Yo los encomendaba y pedía por ellos por intercesión de María, la buena Madre, a quien siempre hacía referencia. Y, por supuesto, en compañía de los ángeles, que siempre están por todas partes.

¡Qué gozo siente el misionero al ver la alegría y la sonrisa en aquellos rostros de gente humilde, que lo aprecian y lo escuchan con atención!

Al día siguiente, era el día de los bautismos, matrimonios, confesiones, visita a los enfermos y otras diligencias antes de emprender el camino hacia otro lugar, pues no había tiempo para descansar, ya que otros estaban esperando y ya estaban avisados de mi llegada. Y así una semana, o quince días, o un mes.
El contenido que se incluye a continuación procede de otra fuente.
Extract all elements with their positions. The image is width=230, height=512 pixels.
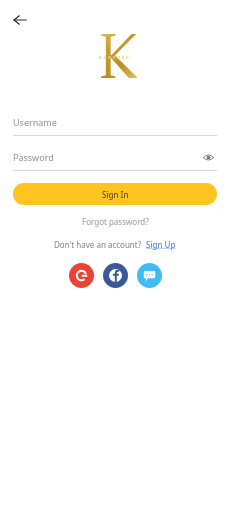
button[interactable]: Sign In — [13, 183, 217, 205]
button[interactable]: Sign Up — [146, 239, 176, 250]
staticText: Sign Up — [146, 239, 176, 250]
staticText: Forgot password? — [82, 216, 149, 227]
button[interactable]: Show password — [199, 148, 217, 166]
button[interactable]: Sign in with Messenger — [137, 263, 162, 288]
staticText: Username — [13, 116, 57, 128]
button[interactable]: Username — [13, 109, 217, 135]
staticText: Sign In — [102, 189, 129, 200]
button[interactable]: Sign in with Google — [69, 263, 94, 288]
button[interactable]: Sign in with Facebook — [103, 263, 128, 288]
button[interactable]: Back — [6, 6, 34, 34]
staticText: Password — [13, 151, 54, 163]
button[interactable]: Forgot password? — [74, 213, 157, 230]
staticText: KANDORE — [99, 55, 131, 60]
button[interactable]: Password — [13, 144, 217, 170]
staticText: Don't have an account? — [54, 239, 142, 250]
Por fin, llegaba a mi parroquia de nuevo y descansaba y me aseaba y podía comer un poco mejor. Y, de nuevo, después de un mes, planear otra nueva gira, porque lo pedían y había muchas personas sedientas de la Palabra de Dios. Pero, primero, había que tomar fuerzas físicas y espirituales para poder comenzar de nuevo, pues en las correrías apostólicas no me dejaban ni a sol ni a sombra y uno no tenía tiempo ni para rezar.

¡Qué hermosos son sobre los montes, los pies del mensajero, que anuncia la paz, que trae las buenas nuevas y anuncia la salvación!” (Is 52,7).